State’s little white lie
There’s a scene near the beginning of one of the Naked Gun movies in which Lieutenant Frank Drebin (Leslie Nielsen) shoos people from a crime scene by saying: “Nothing to see here. Keep it moving. Nothing to see.’’ Behind him, there are gunshots, explosions, bodies hitting the pavement.
This is what came immediately to mind as Ian Bowles and Gregory Skomal told the people of Massachusetts this week that there’s nothing to fear from the great white sharks that have taken up residence along our shores.
Bowles is the state secretary of environmental affairs; Skomal is the state’s shark expert, which I hope is not a patronage job. The thrust of their advice was not to swim with seals — i.e., shark food — in warm water.
Thank you, gentlemen. And may I add that you should never jump out a window more than five stories high.
Ian and Greg were, not coincidentally, standing on dry land as they announced the ocean was perfectly safe. Perhaps their proclamation would have carried a little more weight if Bowles donned a wetsuit and held his next news conference in the surf off Lighthouse Beach.
That’s not going to happen. The governor of this coastal state decided to build his vacation house 130 miles inland. Our lieutenant governor is from landlocked Worcester. They know the ocean like J.D. Drew knows how to play through pain.
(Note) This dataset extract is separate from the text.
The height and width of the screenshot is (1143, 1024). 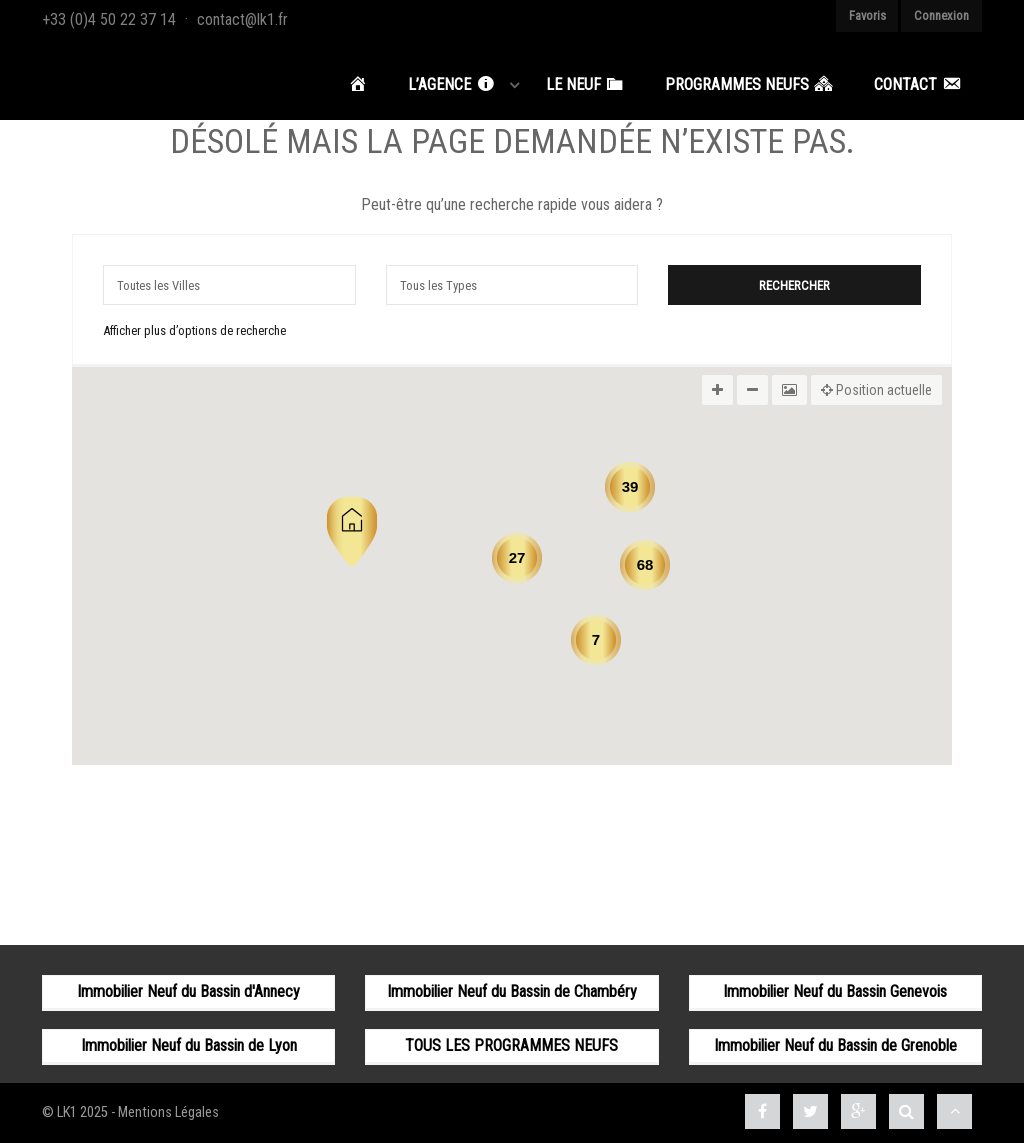 What do you see at coordinates (941, 15) in the screenshot?
I see `Connexion` at bounding box center [941, 15].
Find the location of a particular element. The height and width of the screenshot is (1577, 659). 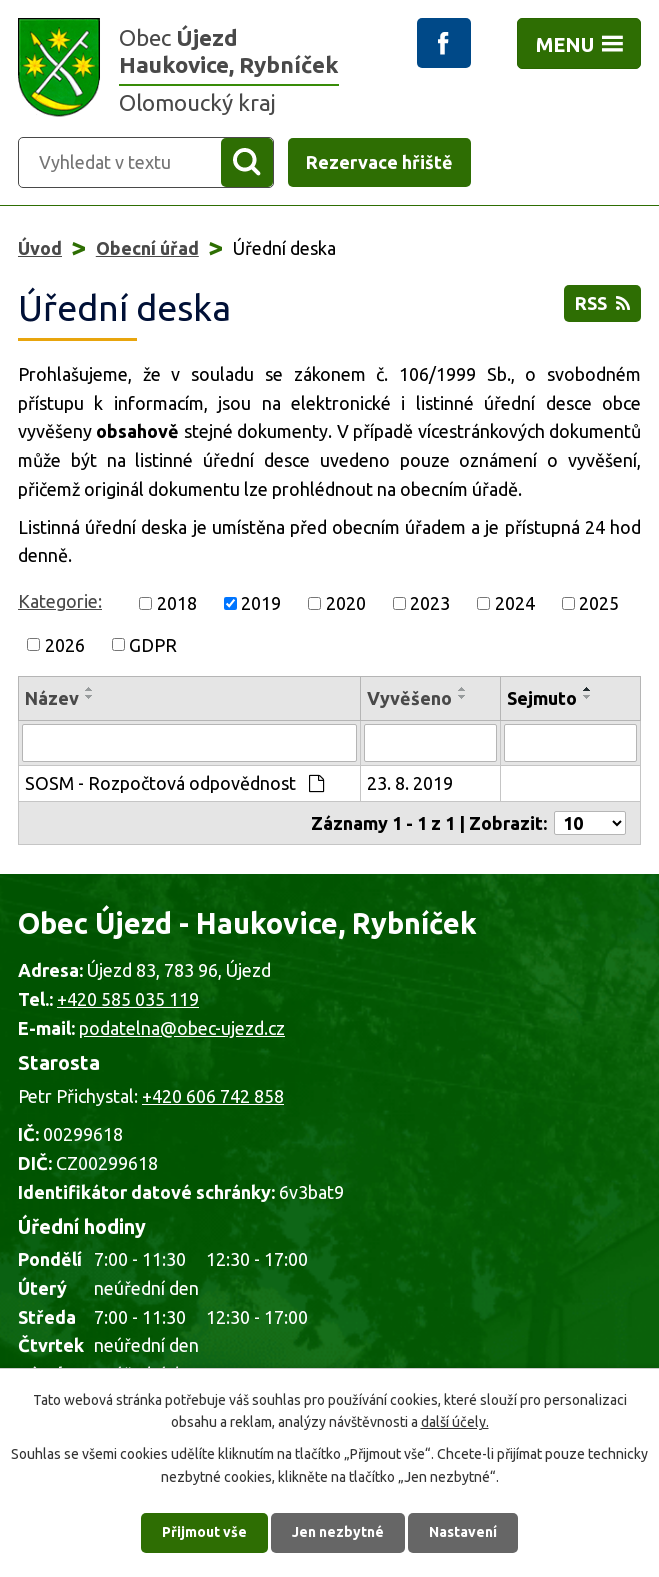 GDPR is located at coordinates (153, 644).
Which is to say that as much as Frank Drebin comes to mind, there’s another fictional character that may be even more relevant to the moment: Larry Vaughn. Vaughn was the mayor of Amity in the blockbuster “Jaws,’’ Amity being an awful lot like Edgartown, “Jaws’’ providing a prelude to what could be happening in real life. When the gouged body of a tourist washed ashore just before the July 4 holiday, Vaughn, like Bowles, said there was no reason in the world why people shouldn’t swim.
Several bodies later, there seemed to be reason after all.
We dodged fate last summer. There were so many great whites at the Cape that they were just about ordering Tanqueray and tonics around the pool at Chatham Bars Inn. An awful lot of perfectly nice seals suddenly found themselves on the lower links of the food chain, though fortunately, no human swimmers lost so much as a toe.
But how long can our good fortune go on? Bowles and Skomal are betting forever; I’m not so sure. It’s only June and a Gloucester-based fisherman videotaped a juvenile great white swimming off Scituate. The fisherman pegged this youngster at 200 pounds. Skomal, a master of underestimation, had him at 150. Trust me, 50 pounds either way isn’t going to matter if you’re pretending to be Tom Brady with a Nerf football and you find the shark in waist-deep water doing a safety blitz.
A quick
I called Skomal, a widely respected biologist, but his voice mail message said he was “in the field.’’ I’d prefer my shark expert be in the water, but that may just be me.
We live in a state where the government seizes up at the mere prediction of snow. Kids are required to sit in booster seats until just about college. And along comes something truly deserving of every ounce of our fear, great white sharks, and state officials take pains to say they’re no big deal after all.
I can only speak for myself, but I’m not going in the water. To be honest, I won’t even take a bath.
Cape Cod has the largest concentration of miniature golf courses and batting cages on the planet. This long holiday weekend, I’d urge you to make good use of every one of them.